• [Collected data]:

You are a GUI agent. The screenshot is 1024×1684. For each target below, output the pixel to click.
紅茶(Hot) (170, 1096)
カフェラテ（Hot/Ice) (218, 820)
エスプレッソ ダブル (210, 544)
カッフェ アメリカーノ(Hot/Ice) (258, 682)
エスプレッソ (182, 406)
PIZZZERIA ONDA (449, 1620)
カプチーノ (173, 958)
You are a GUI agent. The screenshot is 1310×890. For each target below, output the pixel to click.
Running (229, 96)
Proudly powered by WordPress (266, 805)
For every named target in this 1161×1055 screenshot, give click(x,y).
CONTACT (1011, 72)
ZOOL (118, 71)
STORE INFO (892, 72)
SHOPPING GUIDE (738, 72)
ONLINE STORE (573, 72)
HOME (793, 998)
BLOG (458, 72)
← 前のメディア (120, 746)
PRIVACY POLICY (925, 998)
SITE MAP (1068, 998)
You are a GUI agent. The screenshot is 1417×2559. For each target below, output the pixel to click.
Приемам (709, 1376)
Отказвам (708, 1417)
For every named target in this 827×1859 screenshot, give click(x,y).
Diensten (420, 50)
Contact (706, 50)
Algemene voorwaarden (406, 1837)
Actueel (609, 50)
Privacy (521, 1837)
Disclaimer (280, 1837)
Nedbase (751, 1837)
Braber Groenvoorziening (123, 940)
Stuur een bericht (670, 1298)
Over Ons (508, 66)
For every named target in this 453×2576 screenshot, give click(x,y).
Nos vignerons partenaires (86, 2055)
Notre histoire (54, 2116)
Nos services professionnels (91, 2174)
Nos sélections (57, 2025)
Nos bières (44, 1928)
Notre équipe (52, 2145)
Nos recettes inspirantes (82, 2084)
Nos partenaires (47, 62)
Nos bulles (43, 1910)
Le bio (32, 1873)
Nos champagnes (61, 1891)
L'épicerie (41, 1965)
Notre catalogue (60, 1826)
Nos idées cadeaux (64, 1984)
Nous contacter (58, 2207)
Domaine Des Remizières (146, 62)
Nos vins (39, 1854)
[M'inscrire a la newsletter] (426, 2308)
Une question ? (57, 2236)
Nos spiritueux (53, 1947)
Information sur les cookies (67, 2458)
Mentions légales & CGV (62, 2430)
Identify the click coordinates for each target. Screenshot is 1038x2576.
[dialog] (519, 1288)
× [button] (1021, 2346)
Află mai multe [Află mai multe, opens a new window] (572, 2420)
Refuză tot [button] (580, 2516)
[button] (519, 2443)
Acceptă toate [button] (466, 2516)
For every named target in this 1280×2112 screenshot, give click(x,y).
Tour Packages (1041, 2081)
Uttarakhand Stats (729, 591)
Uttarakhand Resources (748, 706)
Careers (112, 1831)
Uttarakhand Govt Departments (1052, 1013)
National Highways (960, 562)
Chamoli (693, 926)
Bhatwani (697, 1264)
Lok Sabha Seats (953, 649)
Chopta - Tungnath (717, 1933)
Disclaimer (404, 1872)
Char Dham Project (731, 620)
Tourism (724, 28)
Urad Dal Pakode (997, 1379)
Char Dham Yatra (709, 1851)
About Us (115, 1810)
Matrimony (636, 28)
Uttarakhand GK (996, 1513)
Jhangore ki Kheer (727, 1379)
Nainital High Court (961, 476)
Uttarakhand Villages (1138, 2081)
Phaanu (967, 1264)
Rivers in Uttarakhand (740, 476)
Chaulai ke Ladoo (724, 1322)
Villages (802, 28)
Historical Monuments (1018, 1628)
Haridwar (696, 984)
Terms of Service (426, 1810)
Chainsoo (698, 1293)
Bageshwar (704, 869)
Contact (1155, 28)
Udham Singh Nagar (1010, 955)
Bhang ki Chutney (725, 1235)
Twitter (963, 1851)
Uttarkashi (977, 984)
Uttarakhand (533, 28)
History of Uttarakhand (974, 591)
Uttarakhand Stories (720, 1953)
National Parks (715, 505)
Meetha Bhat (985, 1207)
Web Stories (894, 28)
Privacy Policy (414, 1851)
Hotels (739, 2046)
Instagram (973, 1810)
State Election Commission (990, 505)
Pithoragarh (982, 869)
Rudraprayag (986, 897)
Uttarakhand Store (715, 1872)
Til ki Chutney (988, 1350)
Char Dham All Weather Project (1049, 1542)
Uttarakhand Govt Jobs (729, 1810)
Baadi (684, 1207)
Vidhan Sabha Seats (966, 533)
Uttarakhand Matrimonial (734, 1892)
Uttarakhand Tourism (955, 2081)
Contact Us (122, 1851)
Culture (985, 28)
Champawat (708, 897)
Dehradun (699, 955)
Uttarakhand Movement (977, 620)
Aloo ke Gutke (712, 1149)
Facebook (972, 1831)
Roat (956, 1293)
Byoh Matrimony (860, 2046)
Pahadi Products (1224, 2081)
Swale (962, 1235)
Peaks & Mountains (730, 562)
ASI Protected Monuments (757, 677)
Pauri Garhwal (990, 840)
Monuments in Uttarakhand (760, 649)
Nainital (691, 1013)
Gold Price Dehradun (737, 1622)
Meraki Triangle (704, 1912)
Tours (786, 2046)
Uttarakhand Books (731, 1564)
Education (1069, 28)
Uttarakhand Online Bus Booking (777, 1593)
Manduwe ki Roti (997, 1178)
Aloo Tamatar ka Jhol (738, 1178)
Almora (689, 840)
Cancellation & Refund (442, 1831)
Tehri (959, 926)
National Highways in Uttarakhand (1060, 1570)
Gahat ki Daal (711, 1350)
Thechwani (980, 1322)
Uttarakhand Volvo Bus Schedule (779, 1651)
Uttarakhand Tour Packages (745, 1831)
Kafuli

• [Required work]: Write all the entries out again exactly as they are.

• [Task answer]:
You are a GUI agent. The screenshot is 1024×1684. For each target below, output the pixel to click.
紅茶(Hot) (170, 1096)
カフェラテ（Hot/Ice) (218, 820)
エスプレッソ ダブル (210, 544)
カッフェ アメリカーノ(Hot/Ice) (258, 682)
エスプレッソ (182, 406)
PIZZZERIA ONDA (449, 1620)
カプチーノ (173, 958)
You are a GUI agent. The screenshot is 1310×890. For each target below, output the pixel to click.
Running (229, 96)
Proudly powered by WordPress (266, 805)
For every named target in this 1161×1055 screenshot, give click(x,y).
CONTACT (1011, 72)
ZOOL (118, 71)
STORE INFO (892, 72)
SHOPPING GUIDE (738, 72)
ONLINE STORE (573, 72)
HOME (793, 998)
BLOG (458, 72)
← 前のメディア (120, 746)
PRIVACY POLICY (925, 998)
SITE MAP (1068, 998)
You are a GUI agent. The screenshot is 1417×2559. For each target below, output the pixel to click.
Приемам (709, 1376)
Отказвам (708, 1417)
For every named target in this 827×1859 screenshot, give click(x,y).
Diensten (420, 50)
Contact (706, 50)
Algemene voorwaarden (406, 1837)
Actueel (609, 50)
Privacy (521, 1837)
Disclaimer (280, 1837)
Nedbase (751, 1837)
Braber Groenvoorziening (123, 940)
Stuur een bericht (670, 1298)
Over Ons (508, 66)
For every named target in this 453×2576 screenshot, give click(x,y).
Nos vignerons partenaires (86, 2055)
Notre histoire (54, 2116)
Nos services professionnels (91, 2174)
Nos sélections (57, 2025)
Nos bières (44, 1928)
Notre équipe (52, 2145)
Nos recettes inspirantes (82, 2084)
Nos partenaires (47, 62)
Nos bulles (43, 1910)
Le bio (32, 1873)
Nos champagnes (61, 1891)
L'épicerie (41, 1965)
Notre catalogue (60, 1826)
Nos idées cadeaux (64, 1984)
Nous contacter (58, 2207)
Domaine Des Remizières (146, 62)
Nos vins (39, 1854)
[M'inscrire a la newsletter] (426, 2308)
Une question ? (57, 2236)
Nos spiritueux (53, 1947)
Information sur les cookies (67, 2458)
Mentions légales & CGV (62, 2430)
Identify the click coordinates for each target. Screenshot is 1038x2576.
[dialog] (519, 1288)
× [button] (1021, 2346)
Află mai multe [Află mai multe, opens a new window] (572, 2420)
Refuză tot [button] (580, 2516)
[button] (519, 2443)
Acceptă toate [button] (466, 2516)
For every named target in this 1280×2112 screenshot, give click(x,y).
Tour Packages (1041, 2081)
Uttarakhand Stats (729, 591)
Uttarakhand Resources (748, 706)
Careers (112, 1831)
Uttarakhand Govt Departments (1052, 1013)
National Highways (960, 562)
Chamoli (693, 926)
Bhatwani (697, 1264)
Lok Sabha Seats (953, 649)
Chopta - Tungnath (717, 1933)
Disclaimer (404, 1872)
Char Dham Project (731, 620)
Tourism (724, 28)
Urad Dal Pakode (997, 1379)
Char Dham Yatra (709, 1851)
About Us (115, 1810)
Matrimony (636, 28)
Uttarakhand GK (996, 1513)
Jhangore ki Kheer (727, 1379)
Nainital High Court (961, 476)
Uttarakhand Villages (1138, 2081)
Phaanu (967, 1264)
Rivers in Uttarakhand (740, 476)
Chaulai ke Ladoo (724, 1322)
Villages (802, 28)
Historical Monuments (1018, 1628)
Haridwar (696, 984)
Terms of Service (426, 1810)
Chainsoo (698, 1293)
Bageshwar (704, 869)
Contact (1155, 28)
Udham Singh Nagar (1010, 955)
Bhang ki Chutney (725, 1235)
Twitter (963, 1851)
Uttarkashi (977, 984)
Uttarakhand (533, 28)
History of Uttarakhand (974, 591)
Uttarakhand Stories (720, 1953)
National Parks (715, 505)
Meetha Bhat (985, 1207)
Web Stories (894, 28)
Privacy Policy (414, 1851)
Hotels (739, 2046)
Instagram (973, 1810)
State Election Commission (990, 505)
Pithoragarh (982, 869)
Rudraprayag (986, 897)
Uttarakhand Store (715, 1872)
Til ki Chutney (988, 1350)
Char Dham All Weather Project (1049, 1542)
Uttarakhand Govt Jobs (729, 1810)
Baadi (684, 1207)
Vidhan Sabha Seats (966, 533)
Uttarakhand Matrimonial (734, 1892)
Uttarakhand Tourism (955, 2081)
Contact Us (122, 1851)
Culture (985, 28)
Champawat (708, 897)
Dehradun (699, 955)
Uttarakhand Movement (977, 620)
Aloo ke Gutke (712, 1149)
Facebook (972, 1831)
Roat (956, 1293)
Byoh Matrimony (860, 2046)
Pahadi Products (1224, 2081)
Swale (962, 1235)
Peaks & Mountains (730, 562)
ASI Protected Monuments (757, 677)
Pauri Garhwal (990, 840)
Monuments in Uttarakhand (760, 649)
Nainital (691, 1013)
Gold Price Dehradun (737, 1622)
Meraki Triangle (704, 1912)
Tours (786, 2046)
Uttarakhand Books (731, 1564)
Education (1069, 28)
Uttarakhand Online Bus Booking (777, 1593)
Manduwe ki Roti (997, 1178)
Aloo Tamatar ka Jhol (738, 1178)
Almora (689, 840)
Cancellation & Refund (442, 1831)
Tehri (959, 926)
National Highways in Uttarakhand (1060, 1570)
Gahat ki Daal (711, 1350)
Thechwani (980, 1322)
Uttarakhand Volvo Bus Schedule (779, 1651)
Uttarakhand Tour Packages (745, 1831)
Kafuli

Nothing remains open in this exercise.